Task to carry out: Print every record exactly, but leave out the pictures.

————————

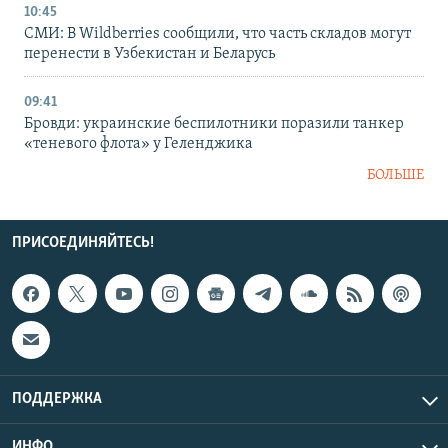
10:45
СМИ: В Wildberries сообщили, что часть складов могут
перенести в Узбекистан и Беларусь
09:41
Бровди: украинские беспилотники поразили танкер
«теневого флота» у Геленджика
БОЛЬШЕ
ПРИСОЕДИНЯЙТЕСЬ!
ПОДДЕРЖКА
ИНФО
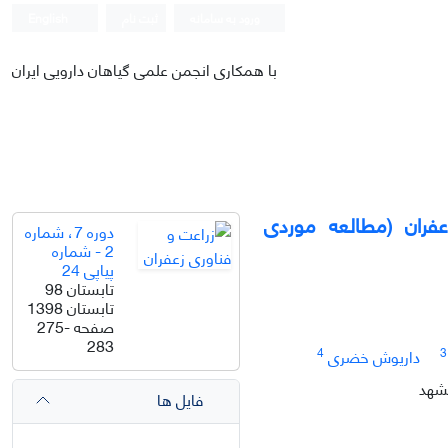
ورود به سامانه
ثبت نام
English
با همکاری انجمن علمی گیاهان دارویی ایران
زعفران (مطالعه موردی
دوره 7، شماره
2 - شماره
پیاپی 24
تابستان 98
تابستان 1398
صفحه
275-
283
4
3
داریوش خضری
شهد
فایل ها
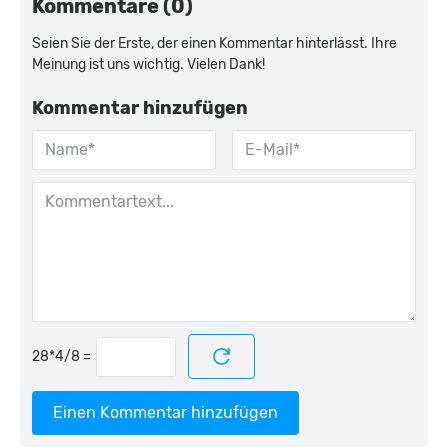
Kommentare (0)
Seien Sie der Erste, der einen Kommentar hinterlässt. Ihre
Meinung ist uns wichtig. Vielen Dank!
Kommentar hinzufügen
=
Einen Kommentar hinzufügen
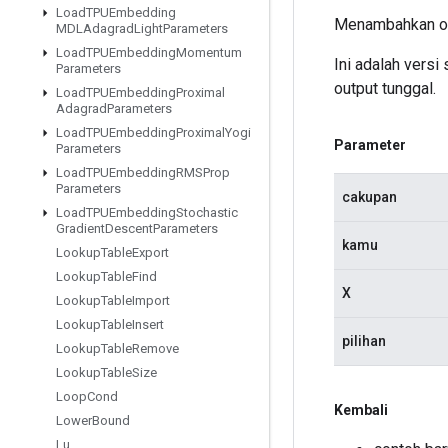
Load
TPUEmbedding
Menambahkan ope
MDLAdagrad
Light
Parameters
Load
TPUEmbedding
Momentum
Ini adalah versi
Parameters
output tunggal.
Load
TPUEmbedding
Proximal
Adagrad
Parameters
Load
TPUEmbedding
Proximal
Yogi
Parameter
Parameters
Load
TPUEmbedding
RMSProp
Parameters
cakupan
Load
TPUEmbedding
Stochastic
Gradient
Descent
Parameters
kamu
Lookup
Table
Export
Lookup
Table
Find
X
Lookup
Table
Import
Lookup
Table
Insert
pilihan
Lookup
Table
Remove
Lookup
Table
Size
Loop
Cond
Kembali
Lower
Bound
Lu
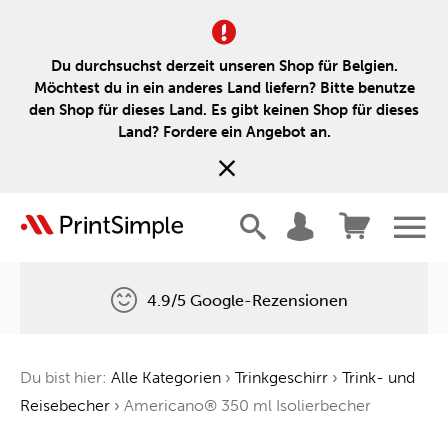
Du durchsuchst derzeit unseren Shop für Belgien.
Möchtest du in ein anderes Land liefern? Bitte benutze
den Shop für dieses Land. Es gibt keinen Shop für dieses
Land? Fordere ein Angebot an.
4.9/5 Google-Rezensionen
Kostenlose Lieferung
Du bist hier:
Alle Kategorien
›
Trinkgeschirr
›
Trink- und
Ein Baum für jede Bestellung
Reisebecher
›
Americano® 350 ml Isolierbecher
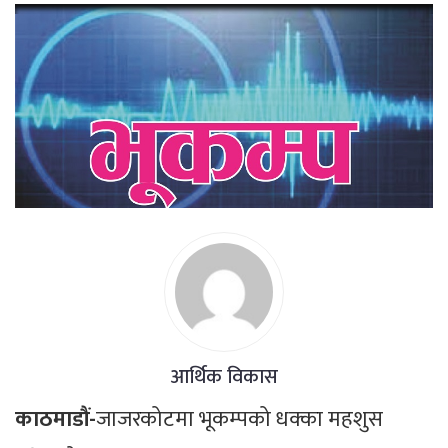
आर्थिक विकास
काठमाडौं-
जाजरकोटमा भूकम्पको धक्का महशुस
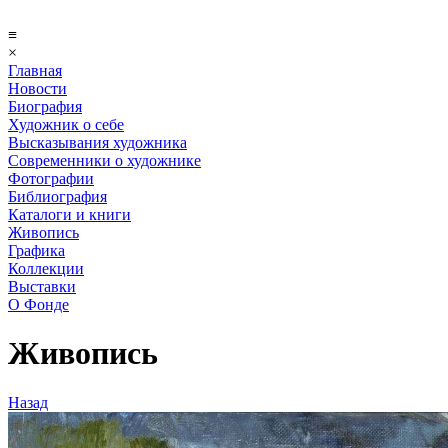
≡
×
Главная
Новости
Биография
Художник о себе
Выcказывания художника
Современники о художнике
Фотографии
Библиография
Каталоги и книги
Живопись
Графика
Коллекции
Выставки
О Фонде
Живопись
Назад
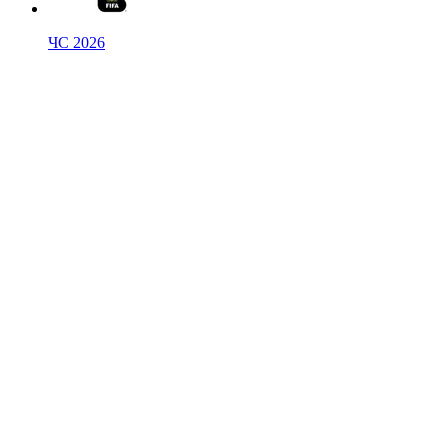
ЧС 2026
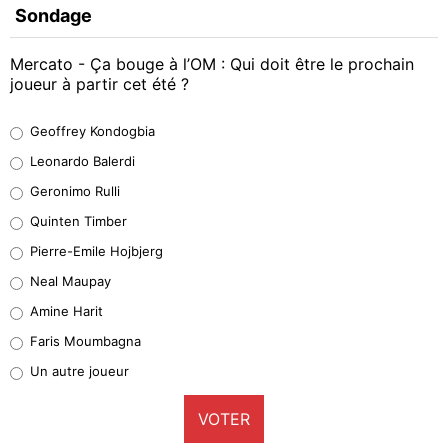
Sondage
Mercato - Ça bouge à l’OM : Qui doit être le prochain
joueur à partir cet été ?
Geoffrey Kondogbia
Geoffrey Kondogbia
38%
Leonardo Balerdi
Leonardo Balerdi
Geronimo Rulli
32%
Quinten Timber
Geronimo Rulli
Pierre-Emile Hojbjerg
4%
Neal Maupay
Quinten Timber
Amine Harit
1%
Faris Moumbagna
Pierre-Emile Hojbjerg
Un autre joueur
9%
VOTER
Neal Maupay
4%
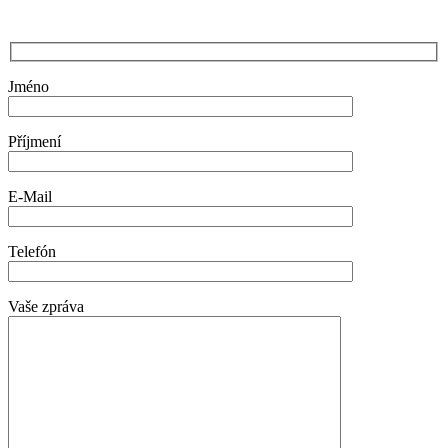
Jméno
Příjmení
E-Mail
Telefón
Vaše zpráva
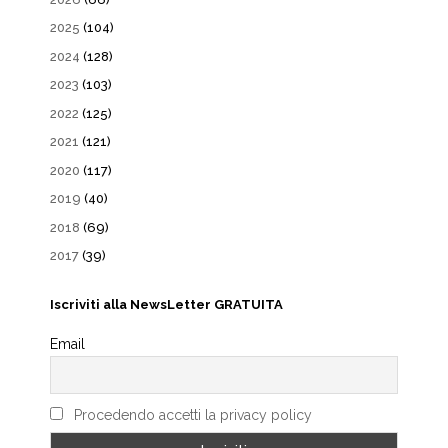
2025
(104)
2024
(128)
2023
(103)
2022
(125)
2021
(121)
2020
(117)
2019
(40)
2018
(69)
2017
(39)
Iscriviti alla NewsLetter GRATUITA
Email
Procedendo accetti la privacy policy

————————

Reply to the exercise:
10:45
СМИ: В Wildberries сообщили, что часть складов могут
перенести в Узбекистан и Беларусь
09:41
Бровди: украинские беспилотники поразили танкер
«теневого флота» у Геленджика
БОЛЬШЕ
ПРИСОЕДИНЯЙТЕСЬ!
ПОДДЕРЖКА
ИНФО
ورود به سامانه
ثبت نام
English
با همکاری انجمن علمی گیاهان دارویی ایران
زعفران (مطالعه موردی
دوره 7، شماره
2 - شماره
پیاپی 24
تابستان 98
تابستان 1398
صفحه
275-
283
4
3
داریوش خضری
شهد
فایل ها
Kommentare (0)
Seien Sie der Erste, der einen Kommentar hinterlässt. Ihre
Meinung ist uns wichtig. Vielen Dank!
Kommentar hinzufügen
=
Einen Kommentar hinzufügen
Load
TPUEmbedding
Menambahkan ope
MDLAdagrad
Light
Parameters
Load
TPUEmbedding
Momentum
Ini adalah versi
Parameters
output tunggal.
Load
TPUEmbedding
Proximal
Adagrad
Parameters
Load
TPUEmbedding
Proximal
Yogi
Parameter
Parameters
Load
TPUEmbedding
RMSProp
Parameters
cakupan
Load
TPUEmbedding
Stochastic
Gradient
Descent
Parameters
kamu
Lookup
Table
Export
Lookup
Table
Find
X
Lookup
Table
Import
Lookup
Table
Insert
pilihan
Lookup
Table
Remove
Lookup
Table
Size
Loop
Cond
Kembali
Lower
Bound
Lu
Du durchsuchst derzeit unseren Shop für Belgien.
Möchtest du in ein anderes Land liefern? Bitte benutze
den Shop für dieses Land. Es gibt keinen Shop für dieses
Land? Fordere ein Angebot an.
4.9/5 Google-Rezensionen
Kostenlose Lieferung
Du bist hier:
Alle Kategorien
›
Trinkgeschirr
›
Trink- und
Ein Baum für jede Bestellung
Reisebecher
›
Americano® 350 ml Isolierbecher
आर्थिक विकास
काठमाडौं-
जाजरकोटमा भूकम्पको धक्का महशुस
≡
×
Главная
Новости
Биография
Художник о себе
Выcказывания художника
Современники о художнике
Фотографии
Библиография
Каталоги и книги
Живопись
Графика
Коллекции
Выставки
О Фонде
Живопись
Назад
ЧС 2026
Sondage
Mercato - Ça bouge à l’OM : Qui doit être le prochain
joueur à partir cet été ?
Geoffrey Kondogbia
Geoffrey Kondogbia
38%
Leonardo Balerdi
Leonardo Balerdi
Geronimo Rulli
32%
Quinten Timber
Geronimo Rulli
Pierre-Emile Hojbjerg
4%
Neal Maupay
Quinten Timber
Amine Harit
1%
Faris Moumbagna
Pierre-Emile Hojbjerg
Un autre joueur
9%
VOTER
Neal Maupay
4%
Jméno
Příjmení
E-Mail
Telefón
Vaše zpráva
2025
(104)
2024
(128)
2023
(103)
2022
(125)
2021
(121)
2020
(117)
2019
(40)
2018
(69)
2017
(39)
Iscriviti alla NewsLetter GRATUITA
Email
Procedendo accetti la privacy policy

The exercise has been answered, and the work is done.